La retórica del futbol

Para Carlos y Jorge

Desde la cima de la literatura contemporánea se ha escrito de futbol. Poetas definitivos como Rafael Alberti (“Platko”) o Miguel Hernández (“Elegía al guardameta”); el flamante premio Nobel Mario Vargas Llosa (“La tía Julia y el escribidor”); plumas brillantes como el brasileño Vinicius de Moraes (“El ángel de las piernas tuertas”), Juan Villoro (“Dios es redondo”) o Eduardo Galeano (“El futbol a sol y sombra”) —entre muchos otros— han cantado las hazañas de los nuevos héroes.
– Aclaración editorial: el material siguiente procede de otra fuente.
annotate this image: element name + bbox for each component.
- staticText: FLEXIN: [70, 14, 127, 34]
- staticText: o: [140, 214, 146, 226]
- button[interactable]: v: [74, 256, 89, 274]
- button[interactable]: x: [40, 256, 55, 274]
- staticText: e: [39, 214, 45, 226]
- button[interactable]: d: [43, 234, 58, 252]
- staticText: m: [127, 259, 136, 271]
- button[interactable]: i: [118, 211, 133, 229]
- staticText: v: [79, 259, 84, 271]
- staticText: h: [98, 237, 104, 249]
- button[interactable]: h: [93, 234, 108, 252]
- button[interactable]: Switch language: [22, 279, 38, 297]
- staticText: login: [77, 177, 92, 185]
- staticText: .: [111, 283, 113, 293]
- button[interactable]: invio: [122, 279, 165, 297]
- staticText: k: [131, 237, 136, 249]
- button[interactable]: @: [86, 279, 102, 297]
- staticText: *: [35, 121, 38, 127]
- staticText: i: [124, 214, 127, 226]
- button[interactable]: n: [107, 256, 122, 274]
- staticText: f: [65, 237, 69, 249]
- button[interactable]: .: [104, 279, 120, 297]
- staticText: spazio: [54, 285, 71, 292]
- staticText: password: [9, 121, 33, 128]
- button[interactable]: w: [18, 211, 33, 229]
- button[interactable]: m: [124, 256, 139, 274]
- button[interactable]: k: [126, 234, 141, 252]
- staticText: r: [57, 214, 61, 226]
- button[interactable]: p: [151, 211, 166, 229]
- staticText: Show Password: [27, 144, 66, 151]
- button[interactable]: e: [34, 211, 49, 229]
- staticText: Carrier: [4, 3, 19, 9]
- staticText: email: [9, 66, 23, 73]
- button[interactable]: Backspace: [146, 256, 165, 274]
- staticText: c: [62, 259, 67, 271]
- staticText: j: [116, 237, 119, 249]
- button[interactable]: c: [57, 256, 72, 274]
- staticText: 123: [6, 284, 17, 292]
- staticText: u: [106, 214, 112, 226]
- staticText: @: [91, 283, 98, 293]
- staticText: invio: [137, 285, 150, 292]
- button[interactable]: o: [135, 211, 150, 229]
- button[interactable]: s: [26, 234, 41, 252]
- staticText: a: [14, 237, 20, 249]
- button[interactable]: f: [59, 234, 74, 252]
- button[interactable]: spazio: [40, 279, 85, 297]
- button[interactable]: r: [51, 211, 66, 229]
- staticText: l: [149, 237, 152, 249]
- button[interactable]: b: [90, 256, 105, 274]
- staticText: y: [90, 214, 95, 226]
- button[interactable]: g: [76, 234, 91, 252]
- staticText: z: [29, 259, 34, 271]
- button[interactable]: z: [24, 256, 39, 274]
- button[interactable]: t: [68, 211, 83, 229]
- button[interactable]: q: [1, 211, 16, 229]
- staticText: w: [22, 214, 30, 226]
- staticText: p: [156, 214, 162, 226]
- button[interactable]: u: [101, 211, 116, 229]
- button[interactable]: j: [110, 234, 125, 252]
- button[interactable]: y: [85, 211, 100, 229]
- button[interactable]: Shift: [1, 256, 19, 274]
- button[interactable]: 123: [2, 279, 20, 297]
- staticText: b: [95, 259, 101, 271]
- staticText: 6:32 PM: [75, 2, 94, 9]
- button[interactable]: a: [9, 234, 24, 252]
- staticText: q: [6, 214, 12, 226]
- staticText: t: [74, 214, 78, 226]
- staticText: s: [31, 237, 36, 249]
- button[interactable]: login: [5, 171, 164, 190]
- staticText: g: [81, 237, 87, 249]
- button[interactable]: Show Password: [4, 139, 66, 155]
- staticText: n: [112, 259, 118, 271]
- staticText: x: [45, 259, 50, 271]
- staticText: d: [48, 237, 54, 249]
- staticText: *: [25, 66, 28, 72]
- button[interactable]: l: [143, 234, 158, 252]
El deporte más popular del mundo tiene algo que encandila a los artistas, sobretodo en sus virtuosos.
            Además de las exquisiteces que algunos futbolistas superdotados han pincelado sobre el paño, el deporte ofrece motivos que superan a cualquier ficción en esteroides: El jugador más elegante de todos los tiempos, Zinedine Zidane, propinó —ante una provocación verbal— un furioso cabezazo a uno de los zagueros más violentos de la tradicionalmente defensiva Italia, Marco Materazzi, en la final del mundial de 2006… El que sufría usualmente las patadas se convirtió en agresor, el verdugo se transformó en víctima, los atributos del villano engañaron y poseyeron al semidiós que falló y quedó vencido, arrastrando en su debacle a todo su equipo y a todo su pueblo.
            En el verano de 2008, luego de que Luis Aragonés llevara a una generación extraordinaria de jugadores peninsulares al campeonato de la Eurocopa de Austria-Suiza —en donde la selección española avasalló a la gran mayoría de sus contrincantes—, Josep Guardiola, un antiguo centrocampista culé, se convirtió en el entrenador del Futbol Club Barcelona.
            Del equipo titular de Aragonés, sólo tres pertenecían al Barcelona de entonces: Puyol, Xavi Hernández e Iniesta. Guardiola estructuró su equipo con base en esta idea —discutiblemente— y alrededor de uno de los mejores futbolistas del mundo, Lionel Messi. La sinergia no pudo resultarles mejor: Liga, Copa de España, Champions —se convirtieron en el único equipo que juega en la liga de España y en el quinto europeo en ganar el anhelado triplete—, Supercopa de España, Supercopa de Europa y Mundial de Clubes —ninguno había conseguido sincrónicamente los 6 títulos oficiales antes—. Un año histórico.
            La selección española, ahora bajo la honesta sabiduría del madridista Vicente del Bosque —quien alineó a más barcelonistas en la final contra Holanda que de cualquier otro equipo—, ganó con todo merecimiento el Mundial de Sudáfrica. Por distintas circunstancias que no caben aquí, la mayoría de los aficionados culés no extrovierten los triunfos de España, sin embargo, en esta ocasión celebraron la victoria de un estilo tomado como propio.
            Algunos estarán cuestionando la pertinencia del futbol en los temas que atañen a esta columna: Como platicamos en la entrega más reciente, las vertientes del arte son muy amplias. En días en que el clásico español se esperaba equilibrado, el Barcelona metió 5 goles al Real Madrid. No es la cantidad lo que nos hace llamar la atención sobre ello, sino la magnitud estética que pueden alcanzar 11 hombres jugando a la pelota.
            Importa en menor medida quién es el artífice del estilo que ha ganado las copas apuntadas que la expresión en sí, que la perfección que ha rozado el grupo que hoy la ostenta. Una de las cualidades de la ejecución artística es hacer ver fácil lo difícil. El equipo de Guardiola, cuando está inspirado, genera en lo particular y en conjunto el sueño del futbol —y de Agamenón—: el de la eficacia que permite la retórica. Sin duda, el Barcelona del 29 de noviembre —como el que ya apuntaba contra el Bayern en los cuartos de final de la Champions de 2009— ha jugado el mejor futbol de la historia. 
             Lo firma, sin empacho y sin apuesta de por medio, un madridista de toda la vida.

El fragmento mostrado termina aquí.